I stared at him. “I hate it too. But it’s life. And I’m here. And that’s it,” I whispered.

“I’m gonna get you out, baby. If that’s the last thing I do, I’ll tear you out of the shadow of this fucking thing.”

I stared at him. “That’s the thing. I don’t need the light, and I don’t need saving. I’m learning to love this darkness because I’ve realized it’s always going to be me. There’s no changing what they did, only learning to accept what they made me. What I’ve turned into to survive. And I think the only place I can survive is the hell I’m in. I’ll make it homey, chuck in some throw pillows. I think I can survive here. Maybe even live, actually
live.
Not as the same person I was before, but as someone who kind of resembles her.” I glanced down at my arm. “Or maybe someone completely different, a whole new stranger I’ll get to know. Either way, I’ve got to find a way to embrace it all. The ugly, shitty, and uglier.”

He nodded. “Okay.”

“Okay?”

“If I can’t bring my Becky back into the light, then I’ll just have to make the dark comfortable as fuck. Make it better than before. If you’re settling into hell, then I’ll make it our own version of heaven. Let the darkness come.”

This was a lot.

Too much.

“Why do we always have these conversations in fucking parking lots?” I huffed.

He shrugged. “’Cause mostly our shit’s too big to be contained in one room. We need the open air to swallow it up, give us a chance to breathe. And we will. Breathe, that is.” He leaned in to take the keys from me. His tattooed hand just brushed mine, but it was enough to set my skin afire with ice. I stepped back, hitting the side of my car.

He pretended to ignore that and unlocked it for me, putting the keys in the ignition. “Go home, babe. Breathe,” he ordered softly. “’Cause I know this, us, even without the monsters in your head, is hard for you to fathom. So go have some time. Some. Not a lot. Then we’ll take it slow. Take the darkness. Make it ours.”

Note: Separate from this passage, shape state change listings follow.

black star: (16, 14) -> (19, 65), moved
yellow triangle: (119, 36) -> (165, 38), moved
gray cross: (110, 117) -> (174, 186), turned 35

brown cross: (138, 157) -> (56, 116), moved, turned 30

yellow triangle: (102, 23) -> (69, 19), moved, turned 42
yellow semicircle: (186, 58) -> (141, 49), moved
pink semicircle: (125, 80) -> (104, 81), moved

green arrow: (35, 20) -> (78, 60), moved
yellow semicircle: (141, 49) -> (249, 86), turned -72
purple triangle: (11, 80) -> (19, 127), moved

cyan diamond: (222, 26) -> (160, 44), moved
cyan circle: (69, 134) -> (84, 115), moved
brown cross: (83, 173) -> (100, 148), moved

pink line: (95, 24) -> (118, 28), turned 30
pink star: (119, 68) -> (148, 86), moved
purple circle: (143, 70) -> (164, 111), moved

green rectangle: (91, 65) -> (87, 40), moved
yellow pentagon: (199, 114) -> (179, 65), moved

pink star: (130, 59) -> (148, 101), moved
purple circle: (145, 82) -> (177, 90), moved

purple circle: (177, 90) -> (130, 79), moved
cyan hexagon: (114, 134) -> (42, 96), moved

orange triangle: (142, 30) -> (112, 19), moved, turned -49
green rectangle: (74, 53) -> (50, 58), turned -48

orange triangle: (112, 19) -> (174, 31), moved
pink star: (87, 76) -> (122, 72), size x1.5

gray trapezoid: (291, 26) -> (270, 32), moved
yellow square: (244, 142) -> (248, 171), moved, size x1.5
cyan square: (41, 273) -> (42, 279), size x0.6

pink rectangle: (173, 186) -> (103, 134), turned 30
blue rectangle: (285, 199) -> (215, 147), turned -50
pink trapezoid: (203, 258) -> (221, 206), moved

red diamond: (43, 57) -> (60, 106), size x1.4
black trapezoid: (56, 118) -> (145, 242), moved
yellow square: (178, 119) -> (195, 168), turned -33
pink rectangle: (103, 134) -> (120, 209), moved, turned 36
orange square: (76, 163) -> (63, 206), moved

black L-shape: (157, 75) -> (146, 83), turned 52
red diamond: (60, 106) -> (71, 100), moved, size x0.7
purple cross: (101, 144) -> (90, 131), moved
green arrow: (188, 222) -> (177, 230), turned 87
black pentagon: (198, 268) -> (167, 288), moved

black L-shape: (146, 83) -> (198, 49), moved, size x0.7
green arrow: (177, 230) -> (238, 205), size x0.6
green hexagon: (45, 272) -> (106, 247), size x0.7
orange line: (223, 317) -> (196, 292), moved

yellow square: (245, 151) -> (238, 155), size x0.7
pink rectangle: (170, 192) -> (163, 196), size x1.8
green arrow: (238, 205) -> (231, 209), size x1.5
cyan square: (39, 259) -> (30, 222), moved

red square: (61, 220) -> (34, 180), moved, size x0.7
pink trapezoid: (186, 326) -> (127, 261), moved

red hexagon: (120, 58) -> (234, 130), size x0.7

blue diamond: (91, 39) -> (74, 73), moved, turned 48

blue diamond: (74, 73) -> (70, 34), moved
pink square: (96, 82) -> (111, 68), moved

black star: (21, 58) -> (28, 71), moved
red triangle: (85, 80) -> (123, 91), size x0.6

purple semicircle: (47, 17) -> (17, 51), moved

He moved forward, like he wanted to kiss me. I stiffened and he caught himself. Instead he gave me a stiff nod and walked away.

I watched the leather of his cut as he did so. Watched the darkness trail behind him like invisible smoke only I could see.

I sucked in a breath. Then another one.

Then I got in the car. And it wasn’t empty. It was full with my monsters. The ones I was yet to tame.

Lucky

He leaned forward on the table, clenching his fists. “She can’t deal with anyone touching her,” he bit out. He kept his head down but felt the atmosphere in the room change. “Even Lily. Her fuckin’ best friend. Says she can’t even stand her touch. Makes her feel
dirty
,” he spat, his body shaking. He snapped his head up, meeting his president’s troubled gaze. “Why the fuck don’t I have anyone to punish for that, Cade? Someone whose skin I can rip off their fuckin’ face? It’s been
weeks.
And I don’t get that. It’s easy. Track down scumbags. Kill scumbags. Rinse, repeat.”